136 P. 779 | Okla. Crim. App. | 1913

The assignments of error relied upon for reversal of the judgment are, in effect, as follows: That the court erred in refusing to give the *365 instructions requested by the defendant; misconduct of the prosecuting attorney in his argument to the jury.

The charge of the court contained nineteen instructions. No objection was made nor exception taken to any instruction given. The defense requested the court to give eleven additional instructions. It is our opinion that the requested instructions were properly rejected, as all the law pertaining to the defense had been clearly and correctly expounded in the instructions given, which were more favorable to the defendant than the law contemplates.

Our Code of Criminal Procedure provides (section 5902, Rev. Laws 1910) that:

"Upon a trial for murder, the commission of the homicide by the defendant being proven, the burden of proving circumstances of mitigation, or that justify or excuse it, devolves upon him, unless the proof on the part of the prosecution tends to show that the crime committed only amounts to manslaughter, or that the defendant was justifiable or excusable."

The court should have given an instruction based upon the foregoing section. See Culpepper v. State, 4 Okla. Cr. 103,111 P. 679, 31 L.R.A. (N.S.) 1166, 140 Am. St. Rep. 668. However, its failure to do so was an error in favor of the defendant, of which he cannot complain. When the defendant has had the benefit of a fair trial by an impartial jury, selected conformably to law, and fully and fairly instructed in every principle of law applicable to his defense, with no rulings against him that would tend to prejudice a substantial right or deprive him of his defense, he has received all that any citizen can rightfully demand.

During the closing argument of counsel for the prosecution, the assistant prosecutor made the following statement:

"Now, gentlemen of the jury, of all the dark and bloody and black murders that have ever been committed in McCurtain county, this is the blackest and the dirtiest, and unless you convict the defendant you may expect many more such dark and bloody murders."

At which time counsel for the defendant took an exception. Thereupon the court admonished the counsel not to make use of *366 such language before the jury. We think this statement went beyond the limits of legitimate argument and was improper. In determining the effect of an improper statement made by the prosecuting attorney in the closing argument to the jury, the question is, Was the defendant prejudiced by such improper statement? and the strength of the evidence supporting the conviction will be considered.

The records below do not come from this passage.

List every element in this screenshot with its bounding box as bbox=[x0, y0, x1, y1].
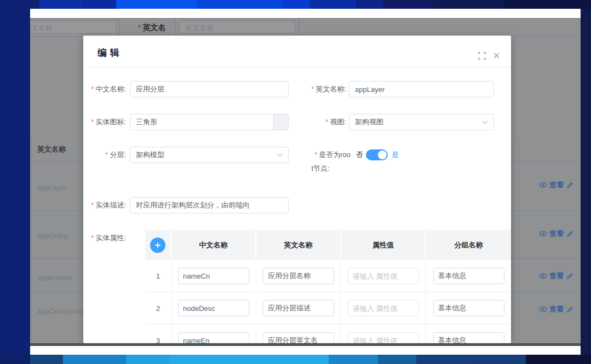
col-header-group-name: 分组名称 bbox=[426, 230, 511, 260]
bar-segment bbox=[378, 355, 416, 364]
edit-icon[interactable] bbox=[566, 230, 573, 238]
desktop-bottom-bar bbox=[0, 355, 591, 364]
row-actions: 查看 bbox=[540, 229, 573, 239]
row-index: 2 bbox=[145, 292, 171, 324]
bar-segment bbox=[329, 355, 378, 364]
divider bbox=[299, 19, 299, 36]
bg-table-header-en-name: 英文名称 bbox=[37, 145, 66, 154]
attr-value-input[interactable] bbox=[348, 268, 419, 284]
en-name-label: *英文名称: bbox=[298, 81, 346, 97]
attr-group-input[interactable] bbox=[433, 332, 504, 343]
divider bbox=[175, 19, 176, 36]
eye-icon[interactable] bbox=[540, 182, 547, 188]
attr-value-input[interactable] bbox=[348, 332, 419, 343]
attr-cn-name-input[interactable] bbox=[178, 268, 249, 284]
bar-segment bbox=[526, 355, 591, 364]
bar-segment bbox=[170, 355, 329, 364]
row-index: 3 bbox=[145, 325, 171, 343]
required-mark: * bbox=[91, 201, 94, 209]
eye-icon[interactable] bbox=[540, 307, 547, 312]
divider bbox=[83, 67, 511, 67]
view-link[interactable]: 查看 bbox=[549, 180, 564, 190]
en-name-input[interactable] bbox=[349, 81, 494, 97]
add-attribute-button[interactable] bbox=[150, 238, 165, 253]
view-link[interactable]: 查看 bbox=[549, 271, 564, 281]
bar-segment bbox=[30, 355, 63, 364]
is-root-toggle[interactable] bbox=[366, 149, 388, 160]
attr-en-name-input[interactable] bbox=[263, 332, 334, 343]
table-cell-en-name: application bbox=[37, 274, 71, 282]
desktop-left-strip bbox=[0, 9, 30, 355]
close-icon bbox=[493, 52, 500, 59]
attr-value-input[interactable] bbox=[348, 300, 419, 316]
bar-segment bbox=[309, 0, 356, 9]
fullscreen-icon bbox=[478, 52, 486, 60]
attr-cn-name-input[interactable] bbox=[178, 332, 249, 343]
toggle-off-text: 否 bbox=[356, 147, 363, 163]
bar-segment bbox=[0, 0, 39, 9]
bar-segment bbox=[383, 0, 433, 9]
required-mark: * bbox=[311, 85, 314, 93]
desktop: { "ui": { "required_mark": "*" }, "color… bbox=[0, 0, 591, 364]
col-header-attr-value: 属性值 bbox=[341, 230, 426, 260]
view-select[interactable]: 架构视图 bbox=[349, 114, 494, 130]
attribute-table: 中文名称 英文名称 属性值 分组名称 1 2 3 bbox=[145, 230, 511, 343]
divider bbox=[31, 139, 32, 346]
required-mark: * bbox=[314, 151, 317, 159]
eye-icon[interactable] bbox=[540, 273, 547, 279]
query-en-name-input[interactable] bbox=[179, 21, 295, 34]
divider bbox=[519, 139, 520, 346]
icon-preview-addon[interactable] bbox=[274, 114, 289, 130]
view-link[interactable]: 查看 bbox=[549, 304, 564, 314]
view-label: *视图: bbox=[298, 114, 346, 130]
attr-group-input[interactable] bbox=[433, 268, 504, 284]
app-window: *英文名 英文名称 appLayer appGroup application … bbox=[30, 9, 581, 355]
bar-segment bbox=[126, 355, 170, 364]
bar-segment bbox=[116, 0, 197, 9]
entity-desc-input[interactable] bbox=[130, 197, 289, 213]
bar-segment bbox=[466, 355, 526, 364]
divider bbox=[119, 19, 120, 36]
bar-segment bbox=[39, 0, 82, 9]
required-mark: * bbox=[91, 118, 94, 126]
attr-en-name-input[interactable] bbox=[263, 268, 334, 284]
bar-segment bbox=[433, 0, 504, 9]
desktop-top-bar bbox=[0, 0, 591, 9]
fullscreen-button[interactable] bbox=[478, 52, 486, 60]
attribute-row: 1 bbox=[145, 260, 511, 292]
required-mark: * bbox=[138, 23, 141, 32]
layer-select[interactable]: 架构模型 bbox=[130, 147, 289, 163]
bar-segment bbox=[416, 355, 466, 364]
chevron-down-icon bbox=[482, 120, 488, 124]
edit-icon[interactable] bbox=[566, 306, 573, 313]
row-actions: 查看 bbox=[540, 304, 573, 314]
attribute-table-header: 中文名称 英文名称 属性值 分组名称 bbox=[145, 230, 511, 260]
entity-attrs-label: *实体属性: bbox=[83, 230, 126, 246]
attr-group-input[interactable] bbox=[433, 300, 504, 316]
content-bottom-edge bbox=[30, 343, 581, 346]
edit-icon[interactable] bbox=[566, 182, 573, 189]
bar-segment bbox=[282, 0, 309, 9]
attr-en-name-input[interactable] bbox=[263, 300, 334, 316]
view-link[interactable]: 查看 bbox=[549, 229, 564, 239]
bar-segment bbox=[63, 355, 126, 364]
edit-icon[interactable] bbox=[566, 273, 573, 280]
bar-segment bbox=[82, 0, 116, 9]
query-cn-name-input[interactable] bbox=[30, 21, 117, 34]
cn-name-label: *中文名称: bbox=[83, 81, 126, 97]
close-button[interactable] bbox=[493, 52, 500, 59]
cn-name-input[interactable] bbox=[130, 81, 289, 97]
eye-icon[interactable] bbox=[540, 231, 547, 236]
dialog-title: 编辑 bbox=[97, 47, 123, 59]
attr-cn-name-input[interactable] bbox=[178, 300, 249, 316]
window-bottom-strip bbox=[30, 346, 581, 355]
query-en-name-label: *英文名 bbox=[138, 21, 165, 34]
add-attribute-cell bbox=[145, 230, 171, 260]
row-index: 1 bbox=[145, 260, 171, 292]
col-header-en-name: 英文名称 bbox=[256, 230, 341, 260]
layer-label: *分层: bbox=[83, 147, 126, 163]
view-select-value: 架构视图 bbox=[355, 117, 383, 127]
entity-icon-input[interactable] bbox=[130, 114, 274, 130]
attribute-row: 2 bbox=[145, 292, 511, 325]
required-mark: * bbox=[91, 234, 94, 242]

The evidence in this case is that the defendant, without any provocation, deliberately shot the deceased, and, not satisfied with this, he stepped up to the prostrate form of his victim and shot him a second time. The evidence proved beyond all reasonable doubt that the homicide was murder. There was no room for even a probability that it was manslaughter in the first degree, nor was there any evidence fairly raising, or tending to raise, the issue of self-defense. We would not have reversed the judgment if the court had omitted to charge upon the issue of manslaughter in the first degree, because in our opinion the facts of the case did not demand that this issue be submitted.

The defendant, without excuse, unjustifiably, with a premeditated design to kill and murder, shot and killed Levi Davis. The jury in mercy, or in charity for the weakness of human kind, or possibly through a mistaken view of the law, lessened his crime to manslaughter in the first degree, and he should be satisfied with his conviction for the lesser offense.

A careful examination of the whole case leads to the conclusion that no error has been committed, to the defendant's prejudice. The judgment is therefore affirmed.